**TASK OBJECTIVE:** Only the lines from the start of the data through the line containing "Empik.com (39, 493)" should be written out, exactly as they are, with both ends included and the pictures left out.
===== RECORDS FOR THIS TASK
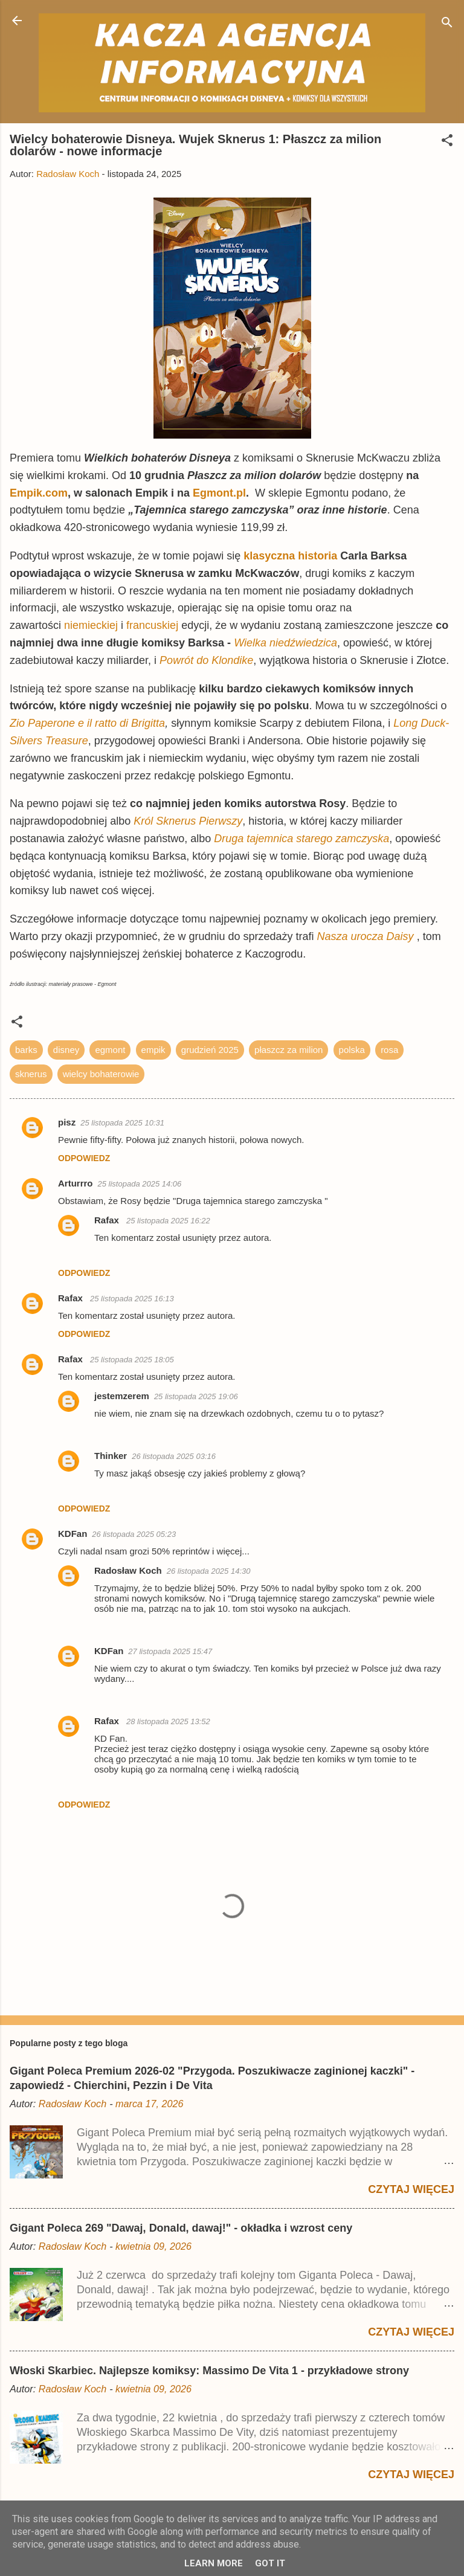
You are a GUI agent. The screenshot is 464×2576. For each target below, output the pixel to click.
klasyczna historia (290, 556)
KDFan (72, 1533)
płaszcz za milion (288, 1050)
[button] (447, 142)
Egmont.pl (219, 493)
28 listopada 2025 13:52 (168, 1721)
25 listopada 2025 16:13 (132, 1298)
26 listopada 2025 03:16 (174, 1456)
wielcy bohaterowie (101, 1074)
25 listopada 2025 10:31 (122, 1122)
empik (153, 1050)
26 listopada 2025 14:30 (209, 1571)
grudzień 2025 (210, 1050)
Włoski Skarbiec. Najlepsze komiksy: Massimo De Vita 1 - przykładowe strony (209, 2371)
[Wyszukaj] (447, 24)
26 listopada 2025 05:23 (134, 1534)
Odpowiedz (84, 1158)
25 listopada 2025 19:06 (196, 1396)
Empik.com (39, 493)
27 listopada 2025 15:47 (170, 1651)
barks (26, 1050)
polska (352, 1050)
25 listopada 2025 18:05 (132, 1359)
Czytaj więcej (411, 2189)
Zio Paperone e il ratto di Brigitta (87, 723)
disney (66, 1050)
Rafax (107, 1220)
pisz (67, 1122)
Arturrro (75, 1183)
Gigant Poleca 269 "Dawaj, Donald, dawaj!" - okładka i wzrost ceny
==========
**EXERCISE RESULT:**
You are a GUI agent. The screenshot is 464×2576. For each target below, output the pixel to click.
klasyczna historia (290, 556)
KDFan (72, 1533)
płaszcz za milion (288, 1050)
[button] (447, 142)
Egmont.pl (219, 493)
28 listopada 2025 13:52 (168, 1721)
25 listopada 2025 16:13 (132, 1298)
26 listopada 2025 03:16 (174, 1456)
wielcy bohaterowie (101, 1074)
25 listopada 2025 10:31 (122, 1122)
empik (153, 1050)
26 listopada 2025 14:30 (209, 1571)
grudzień 2025 (210, 1050)
Włoski Skarbiec. Najlepsze komiksy: Massimo De Vita 1 - przykładowe strony (209, 2371)
[Wyszukaj] (447, 24)
26 listopada 2025 05:23 (134, 1534)
Odpowiedz (84, 1158)
25 listopada 2025 19:06 (196, 1396)
Empik.com (39, 493)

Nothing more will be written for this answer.